The art of faking it

On Instagram, there’s nothing cooler than corporate sponsorship — so aspiring influencers are now creating fake sponsored content

Counterpoints

There’s nothing cooler than corporate sponsorship. Over the past few years, Instagram has become a key medium in which brands have engaged with digitally native audiences — capitalising on the perceived authenticity of ‘influencers’ and lifestyle bloggers to market products via sponsored posts. Everything from clothes and beauty products to weight-loss lollipops and laxative tea has been hawked to consumers through carefully curated insta feeds that integrate sponsored content within hyper-stylised images of an aspirational lifestyle. Think hair-care vitamins disguised as gummy bears, artfully arranged between scented candles and mason-jar terrariums of miniature succulents.

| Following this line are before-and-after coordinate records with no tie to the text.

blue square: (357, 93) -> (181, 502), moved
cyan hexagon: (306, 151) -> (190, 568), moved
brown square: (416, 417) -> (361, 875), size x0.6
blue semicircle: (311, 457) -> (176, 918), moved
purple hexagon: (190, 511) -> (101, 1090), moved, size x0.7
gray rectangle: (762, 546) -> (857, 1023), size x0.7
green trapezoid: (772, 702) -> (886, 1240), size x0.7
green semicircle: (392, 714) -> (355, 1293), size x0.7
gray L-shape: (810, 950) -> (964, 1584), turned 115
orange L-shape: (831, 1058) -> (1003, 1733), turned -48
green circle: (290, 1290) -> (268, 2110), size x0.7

Influencers, whose followers frequently number in the hundreds of thousands, can net four-figure sums from sponsorship deals. But, while previously these adverts might have imperilled the apparent ‘realness’ of personal brands founded on the image of authenticity, corporate sponsorship is fast becoming a means by which young people broadcast their cultural capital. Increasingly, aspiring influencers are now creating fake sponsored content — imitating the visual aesthetics and anodyne captions of paid posts in order to create the illusion of brand sponsorship.

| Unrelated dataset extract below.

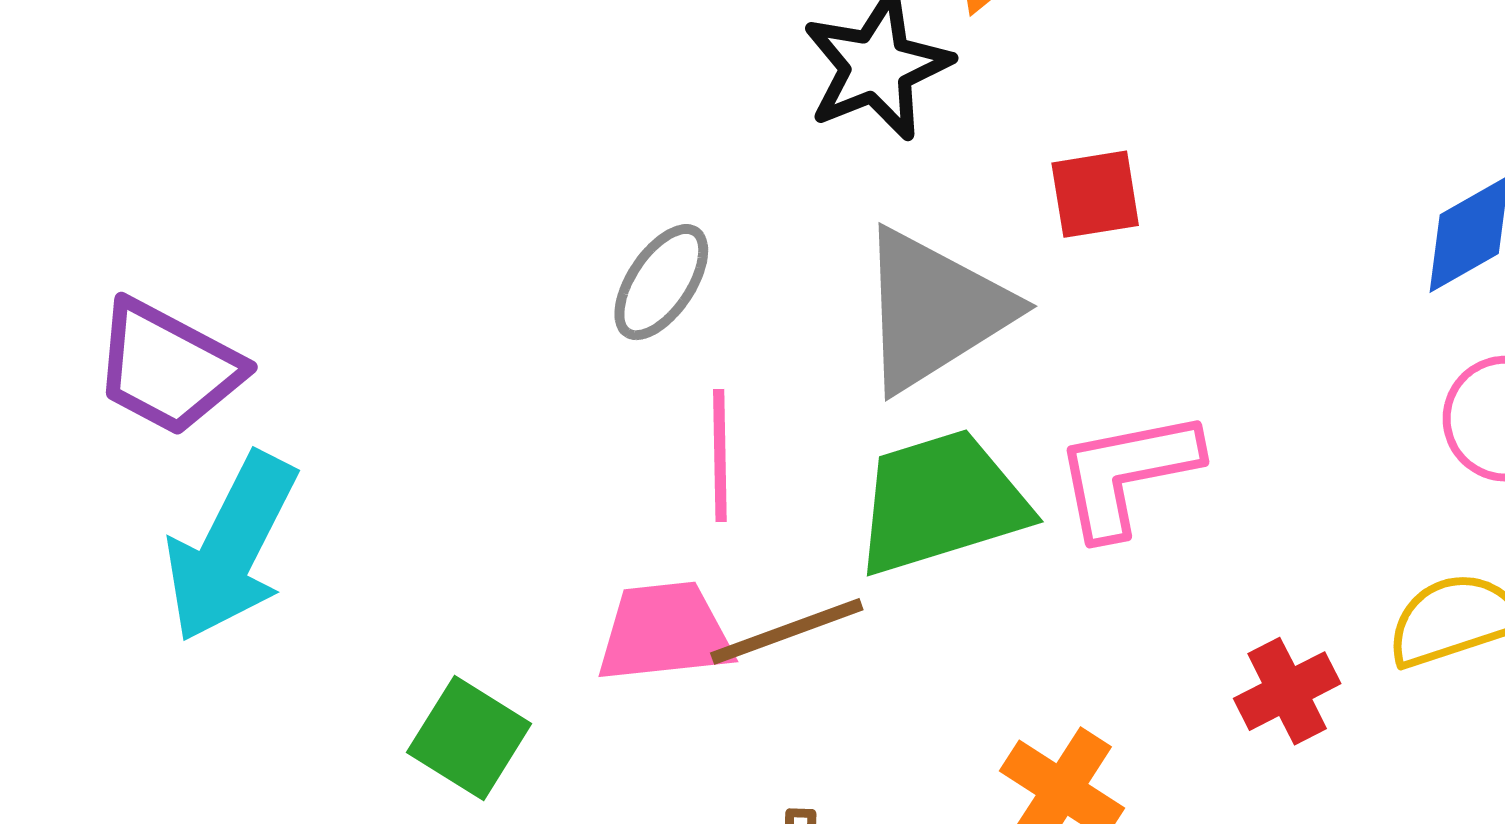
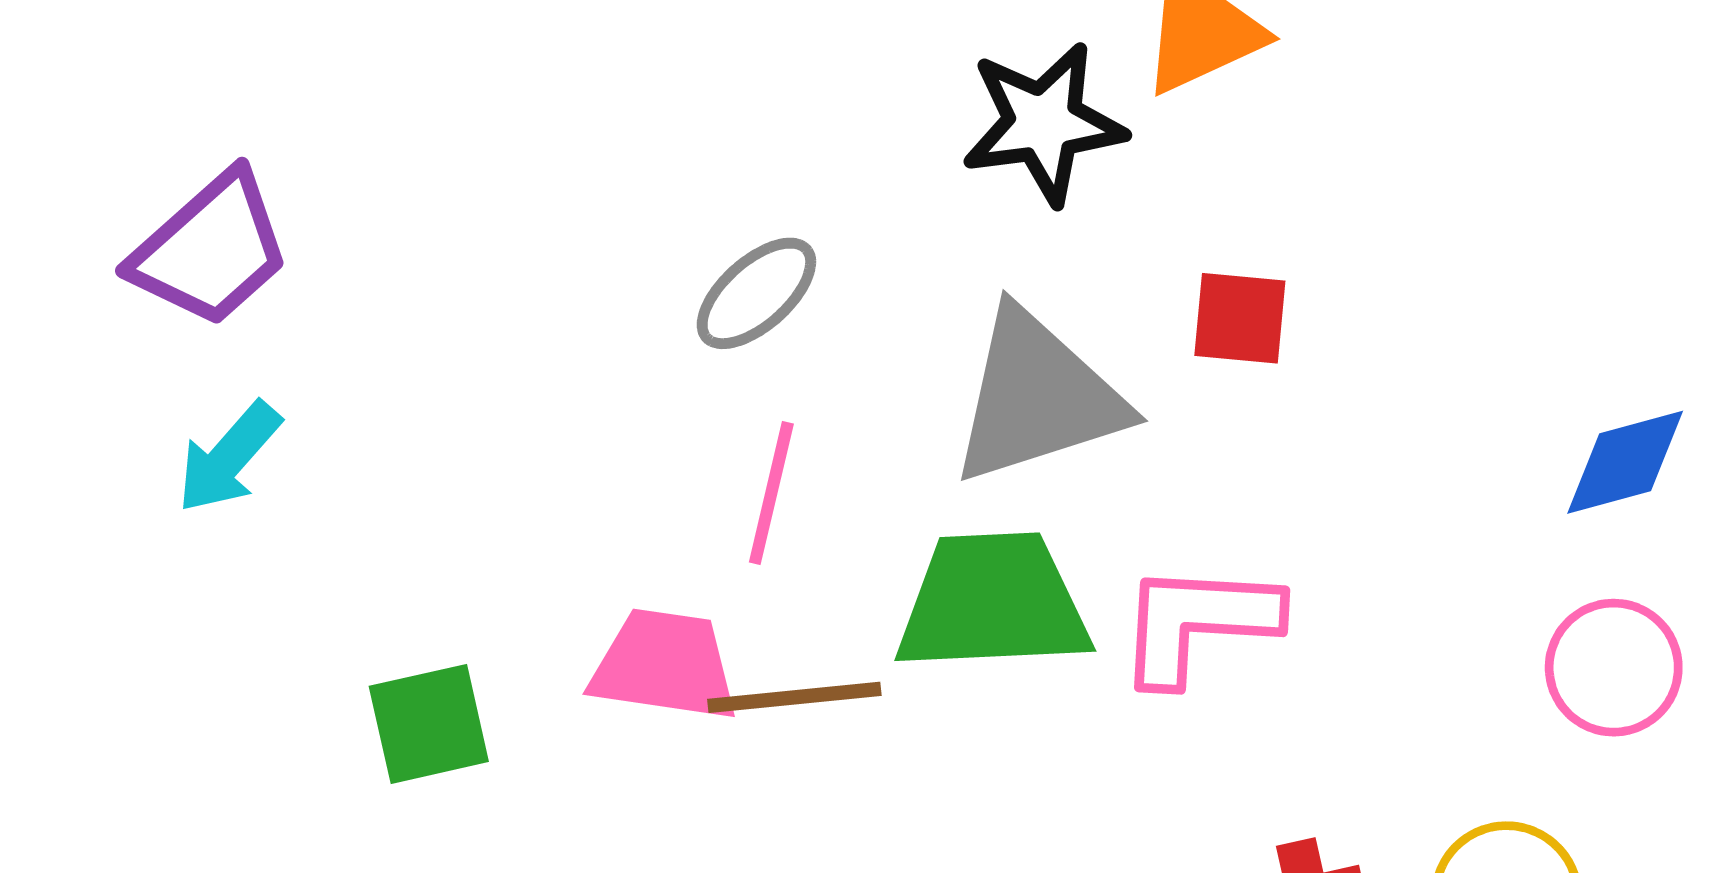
purple trapezoid: (168, 367) -> (211, 249), turned -84
cyan arrow: (231, 547) -> (229, 457), size x0.6
green square: (469, 738) -> (429, 724), turned 31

This is, in part, a business strategy aimed at luring in potential advertisers, by creating a credential-boosting mock portfolio of past campaign work. Yet fake sponsorship deals are transforming, too, into a means by which young people aim to upgrade their real-life credibility. A recent article in The Atlantic interviewed teen beauty and lifestyle influencers, who spoke of how brand deals had boosted their popularity at school, and cited friends and acquaintances who had imitated them by creating false sponsored content, with an attitude of fake-it-til-you-make-it.

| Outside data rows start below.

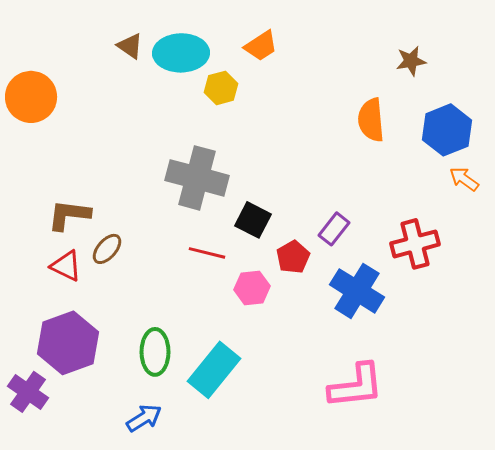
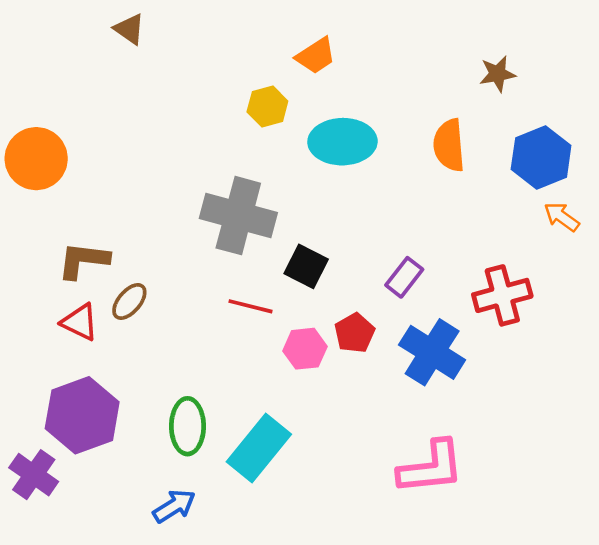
brown triangle: (130, 46) -> (129, 29), moved
cyan ellipse: (181, 53) -> (342, 142), moved
orange circle: (31, 97) -> (36, 159), moved
red pentagon: (293, 257) -> (355, 333), moved

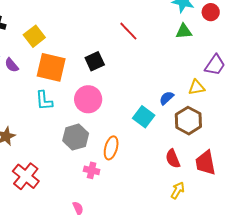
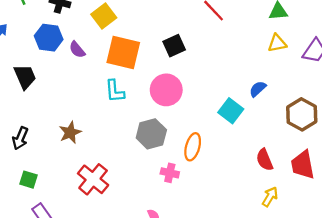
yellow triangle: (197, 87) -> (277, 43), moved
brown hexagon: (188, 121) -> (302, 114), moved

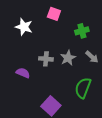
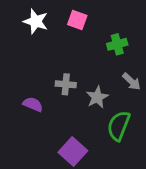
white star: (24, 27) -> (36, 21), moved
gray star: (68, 58) -> (97, 97), moved

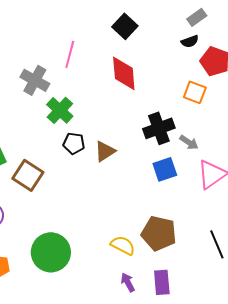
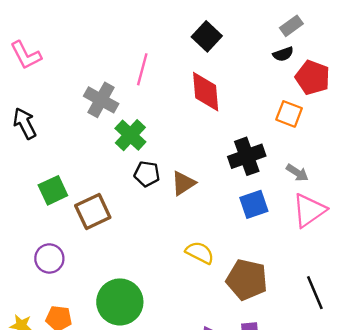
gray arrow: (189, 142) -> (297, 173), moved
brown square: (28, 175) -> (93, 211), turned 32
yellow semicircle: (123, 245) -> (200, 253), moved

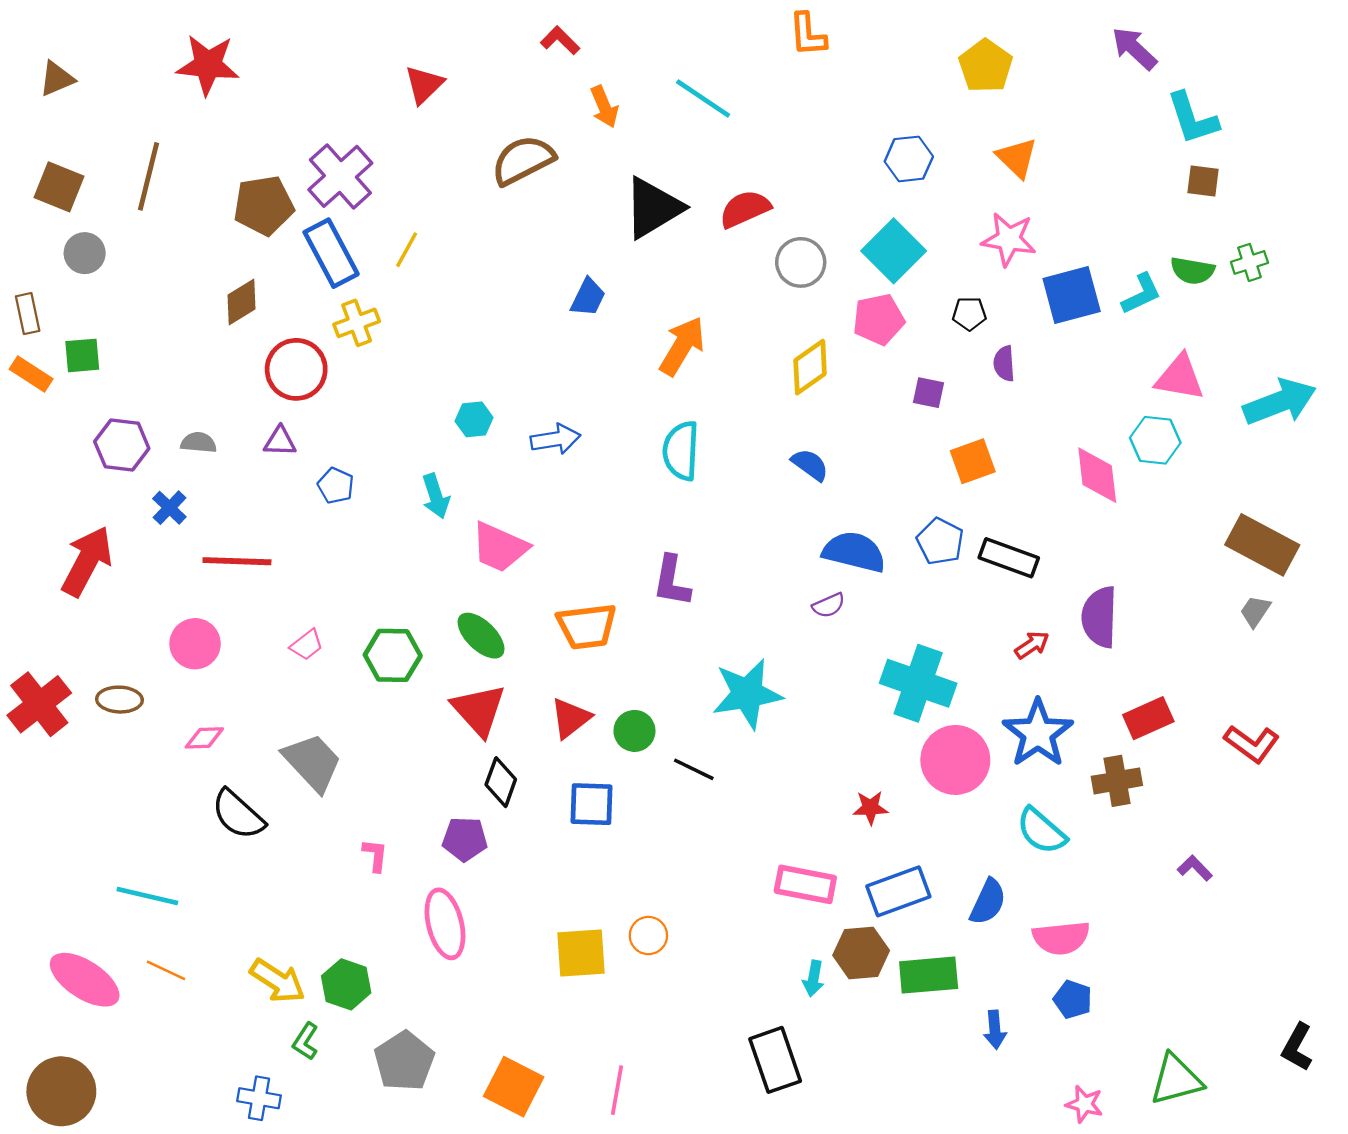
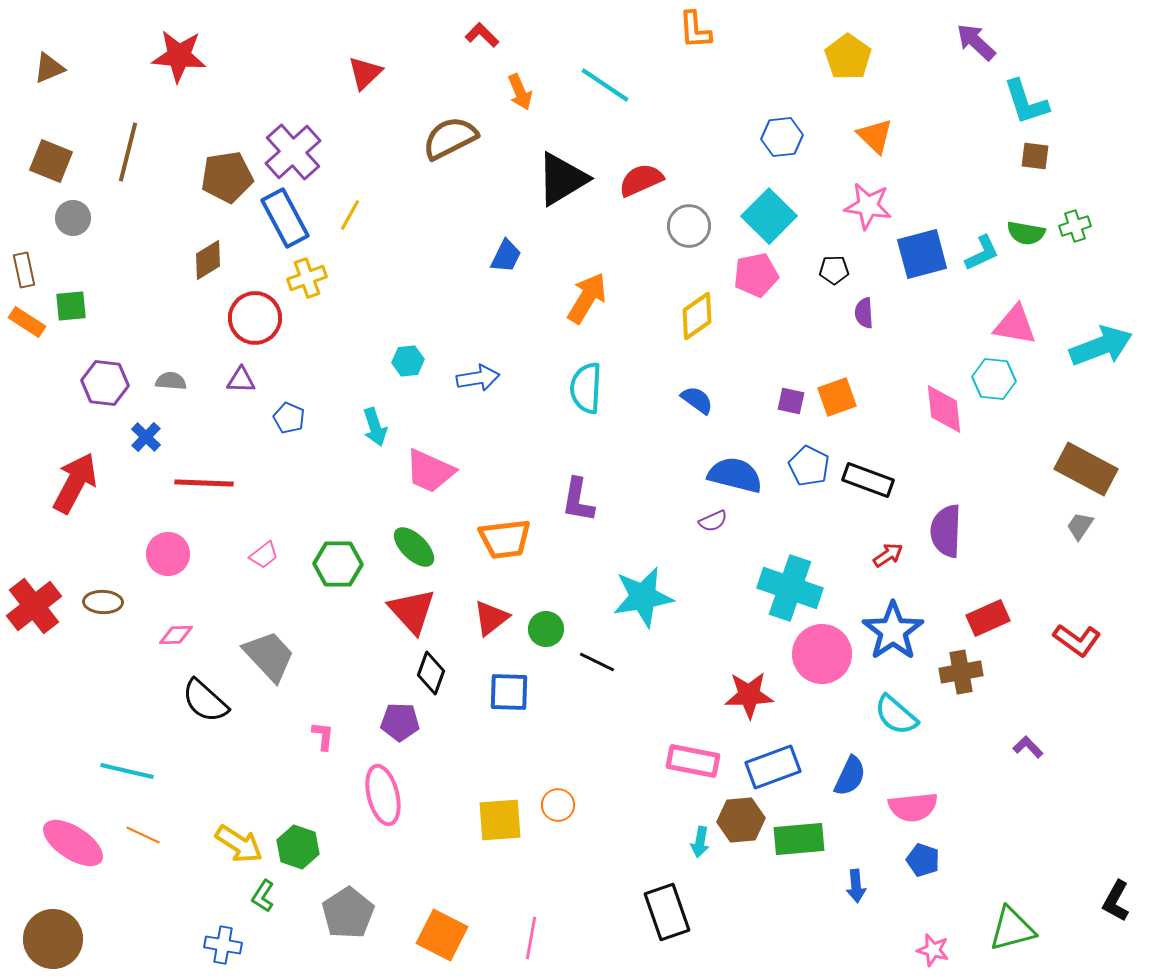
purple square: (929, 393) -> (791, 401), moved
red star: (870, 808) -> (749, 695), size x1.6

And who can blame teenagers who, seeing the promise of wealth and fame on social media, seize on opportunities for entrepreneurship in the digital economy — amid an increasingly competitive and casualised structure of employment, in which traditional ideals of a stable and secure ‘normal’ career are starting to look like an unattainable illusion?

But the phenomenon of faking sponsored content reveals a marked social shift in the relationship between cultural and financial capital. While authenticity has historically been the chosen badge of youth, and ‘selling out’ the enemy of cool, young people are increasingly looking to corporate sponsorship as a means of enhancing their credentials. In an era of fake news and social-media leveraging, in which the boundaries between work and lifestyle are becoming ever more blurred, and people are encouraged to shape their identities as marketable products, inauthentic inauthenticity is now the order of the day.